Essas entrevistas encenam outro registro importante, dando ao estudo uma dimensão analítico-comparativa distintiva. A autora situa os pretos e mulatos nos estratos sociais inferiores e intermediários, além de contemplar aqueles organizados em torno da Associação de Negros Brasileiros – nome que ela alterou para não explicitar que se tratava da Frente Negra Brasileira (1931-1937), principal organização nacional negra no país naquele momento. Com isso, consegue expor um panorama sobre a situação social dos descendentes de indivíduos escravizados, os filhos e netos dos últimos cativos, pouco mais de meio século depois do fim da abolição da escravidão no país (1888). Os entrevistados são nomeados como “casos” e numerados progressivamente. É interessante notar que os casos referentes aos “pretos de classes sociais intermediárias” (termos empregados pela autora) ocupam a maior parte das páginas do trabalho, como grandes narrativas do processo de conscientização do negro acerca da necessidade (e dos perigos) de lutar contra o problema racial ; o mesmo pode ser dito a respeito dos casos dos “mulatos de classe social intermediária”. Quanto mais combativos esses grupos – cujos dilemas e trajetórias truncadas e limitadas são vividos objetivamente –, maior a reação discriminatória e a percepção do preconceito.

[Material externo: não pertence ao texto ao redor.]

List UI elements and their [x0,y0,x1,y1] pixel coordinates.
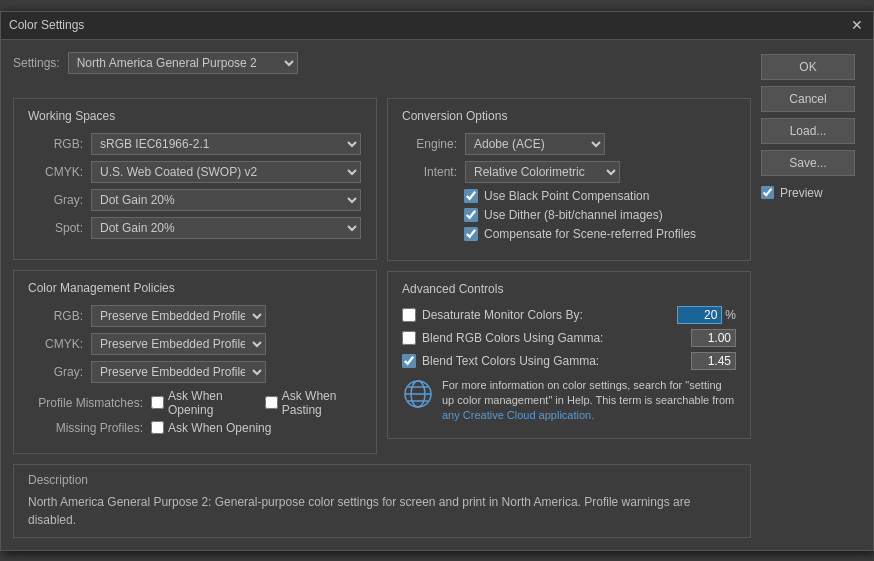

Revela-se nos casos examinados o drama do ajustamento do negro e do mestiço à nova ordem social no Brasil pós-Abolição. Vivendo esse drama no quotidiano, socializado nos contatos entre os indivíduos, negros e mulatos estruturam suas percepções sobre o futuro de seu grupo social e sobre o seu próprio destino pessoal. Para alguns, a saída será admitir o aspecto socialmente imposto da inferioridade e tentar burlá-la, assumindo padrões atribuídos pelos brancos para os negros ; outros optarão pelo isolamento dos contatos sociais, seja entre pretos, seja entre mestiços e brancos, por manter aspectos de rivalidade com os primeiros e hostilidade com os segundos. Haverá, ainda, aqueles que adotam estratégias dolorosas de ajustamento, como a autonegação, o constrangimento e controle social que normatizam as possibilidades de relações afetivas, matrimoniais e de descendência ; ou os que partilham a percepção de que, por mais que se esforcem e lutem, objetivando a integração, negros e mulatos jamais seriam iguais ao branco, ainda que possuam diplomas e formação equivalentes, e sejam aparentemente portadores dos mesmos direitos sociais. Disso resultam diversas soluções, particulares ou coletivas, permeadas por angústia, depressão, alcoolismo, morte, indignação, revolta, associativismo, protesto e luta social.
As entrevistas, ao dotarem os sujeitos de vida e concretude, constituem o ponto alto do trabalho de Virgínia Bicudo. Demonstram que os indivíduos pretos e mulatos possuem lugares e identidades preestabelecidos e fixados no espaço social, mas que, ao tomarem consciência do fato, tornam-se paradoxalmente sujeitos sociais fora de lugar. A nova ordem social, tal como se apresenta, não os absorve em massa e nem lhes é satisfatória individualmente. As atitudes que empregam para se ajustar a ela possuem eficácias limitadas, tanto individual quanto coletivamente.
Outro aspecto interessante do trabalho da autora é a sua preocupação em procurar pretos e mulatos nos estratos sociais intermediários, evidenciando suas posições de chefia, seus diplomas de cursos superiores, bem como o papel que a trajetória escolar até o nível médio (ou em nível superior, nas profissões liberais dos dentistas e advogados, por exemplo) e o funcionalismo público possuíram na ascensão social desse grupo no Brasil. Trata-se de uma constatação analítica de suma importância para os estudos posteriores sobre as relações raciais no Brasil, pois permitiu um caminho alternativo à estereotipia comum da trajetória dos negros brasileiros (como subalternizados, nas camadas mais inferiores dos estratos sociais), abrindo trilhas novas para a discussão das organizações sociais no meio negro, protagonizadas pelos indivíduos desses estratos. Tal discussão se fará presente em estudos como A Integração do negro na sociedade de classes de Florestan Fernandes (1964), Lugar de negro, de Lélia González e Carlos Hasenbalg (1982) ou ainda em Negros e Brancos em São Paulo, de George Reid Andrews (1988), que explicitam, todos eles, como a formação de uma classe média negra, assalariada (seja no funcionalismo público ou exercendo profissões liberais), com formação universitária e organizada em associações políticas e culturais, cria um cenário distintivo para a luta contra o racismo no Brasil, na segunda metade do século XX.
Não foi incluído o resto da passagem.